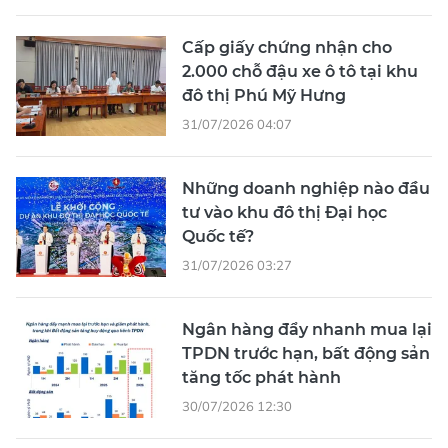
Cấp giấy chứng nhận cho
2.000 chỗ đậu xe ô tô tại khu
đô thị Phú Mỹ Hưng
31/07/2026 04:07
Những doanh nghiệp nào đầu
tư vào khu đô thị Đại học
Quốc tế?
31/07/2026 03:27
Ngân hàng đẩy nhanh mua lại
TPDN trước hạn, bất động sản
tăng tốc phát hành
30/07/2026 12:30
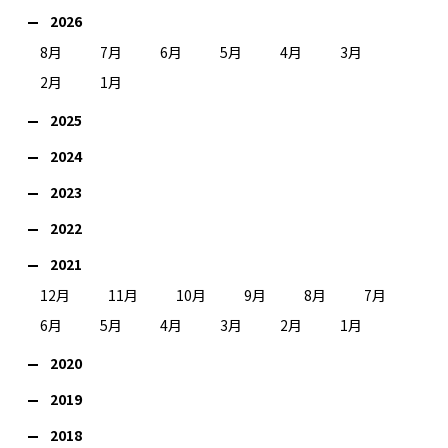
2026
8月
7月
6月
5月
4月
3月
2月
1月
2025
2024
2023
2022
2021
12月
11月
10月
9月
8月
7月
6月
5月
4月
3月
2月
1月
2020
2019
2018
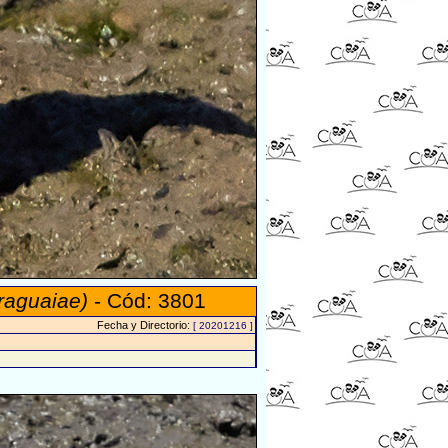
raguaiae)
- Cód: 3801
Fecha y Directorio:
[ 20201216 ]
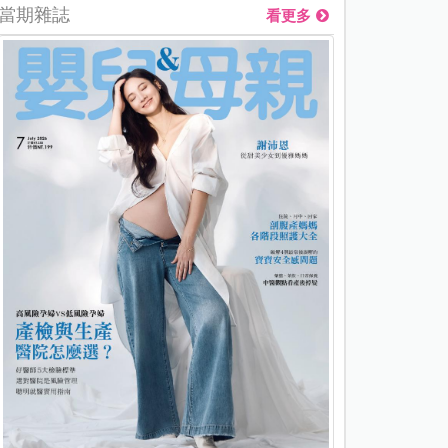
當期雜誌
看更多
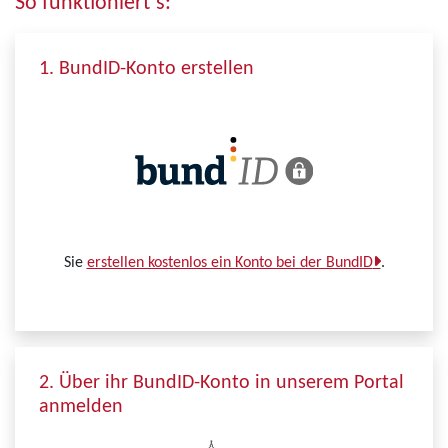
So funktioniert´s:
1. BundID-Konto erstellen
Sie
erstellen kostenlos ein Konto bei der BundID
.
2. Über ihr BundID-Konto in unserem Portal
anmelden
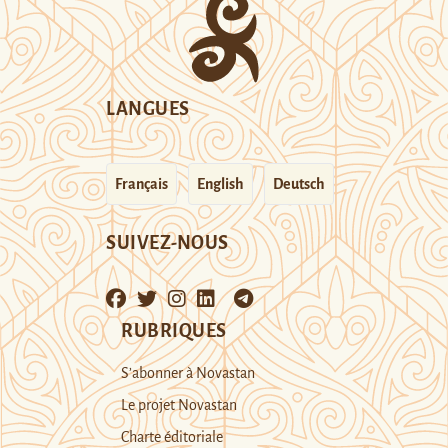
LANGUES
Français
English
Deutsch
SUIVEZ-NOUS
RUBRIQUES
S’abonner à Novastan
Le projet Novastan
Charte éditoriale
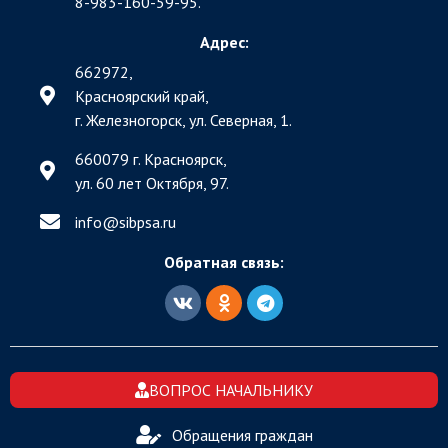
8-983-160-59-95.
Адрес:
662972,
Красноярский край,
г. Железногорск, ул. Северная, 1.
660079 г. Красноярск,
ул. 60 лет Октября, 97.
info@sibpsa.ru
Обратная связь:
ВОПРОС НАЧАЛЬНИКУ
Обращения граждан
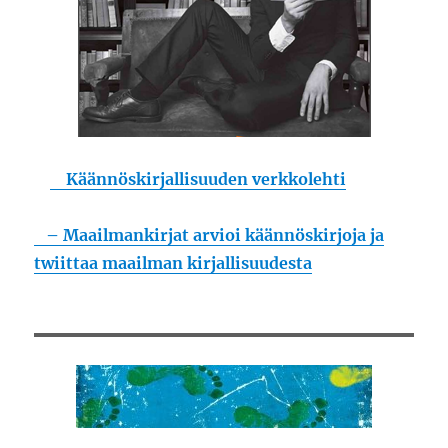
Käännöskirjallisuuden verkkolehti
– Maailmankirjat arvioi käännöskirjoja ja
twiittaa maailman kirjallisuudesta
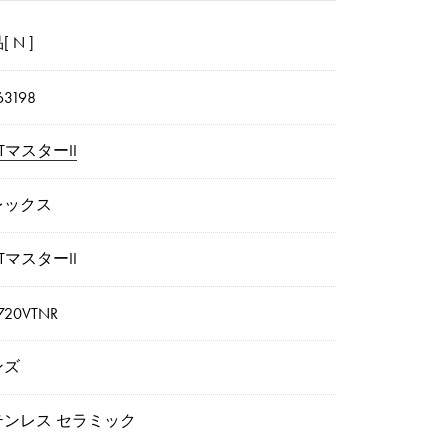
 N ]
3198
TマスターII
レックス
TマスターII
720VTNR
ンズ
テンレス セラミック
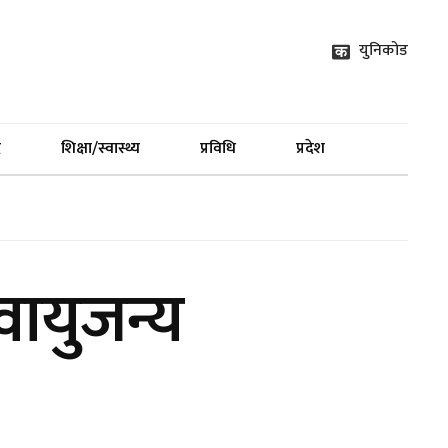
युनिकोड
द
शिक्षा/स्वास्थ्य
प्रविधि
प्रदेश
वायुजन्य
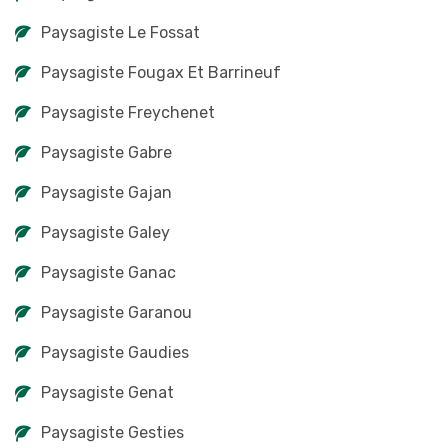
Paysagiste Le Fossat
Paysagiste Fougax Et Barrineuf
Paysagiste Freychenet
Paysagiste Gabre
Paysagiste Gajan
Paysagiste Galey
Paysagiste Ganac
Paysagiste Garanou
Paysagiste Gaudies
Paysagiste Genat
Paysagiste Gesties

------

> WORK TO BE COMPLETED: All of the material must be repeated exactly in the answer, apart from the pictures.

> THE COMPLETED TASK:
Cấp giấy chứng nhận cho
2.000 chỗ đậu xe ô tô tại khu
đô thị Phú Mỹ Hưng
31/07/2026 04:07
Những doanh nghiệp nào đầu
tư vào khu đô thị Đại học
Quốc tế?
31/07/2026 03:27
Ngân hàng đẩy nhanh mua lại
TPDN trước hạn, bất động sản
tăng tốc phát hành
30/07/2026 12:30
2026
8月
7月
6月
5月
4月
3月
2月
1月
2025
2024
2023
2022
2021
12月
11月
10月
9月
8月
7月
6月
5月
4月
3月
2月
1月
2020
2019
2018
raguaiae)
- Cód: 3801
Fecha y Directorio:
[ 20201216 ]
當期雜誌
看更多
So funktioniert´s:
1. BundID-Konto erstellen
Sie
erstellen kostenlos ein Konto bei der BundID
.
2. Über ihr BundID-Konto in unserem Portal
anmelden
LANGUES
Français
English
Deutsch
SUIVEZ-NOUS
RUBRIQUES
S’abonner à Novastan
Le projet Novastan
Charte éditoriale
8-983-160-59-95.
Адрес:
662972,
Красноярский край,
г. Железногорск, ул. Северная, 1.
660079 г. Красноярск,
ул. 60 лет Октября, 97.
info@sibpsa.ru
Обратная связь:
ВОПРОС НАЧАЛЬНИКУ
Обращения граждан
Käännöskirjallisuuden verkkolehti
– Maailmankirjat arvioi käännöskirjoja ja
twiittaa maailman kirjallisuudesta
 N ]
3198
TマスターII
レックス
TマスターII
720VTNR
ンズ
テンレス セラミック
युनिकोड
द
शिक्षा/स्वास्थ्य
प्रविधि
प्रदेश
वायुजन्य
Paysagiste Le Fossat
Paysagiste Fougax Et Barrineuf
Paysagiste Freychenet
Paysagiste Gabre
Paysagiste Gajan
Paysagiste Galey
Paysagiste Ganac
Paysagiste Garanou
Paysagiste Gaudies
Paysagiste Genat
Paysagiste Gesties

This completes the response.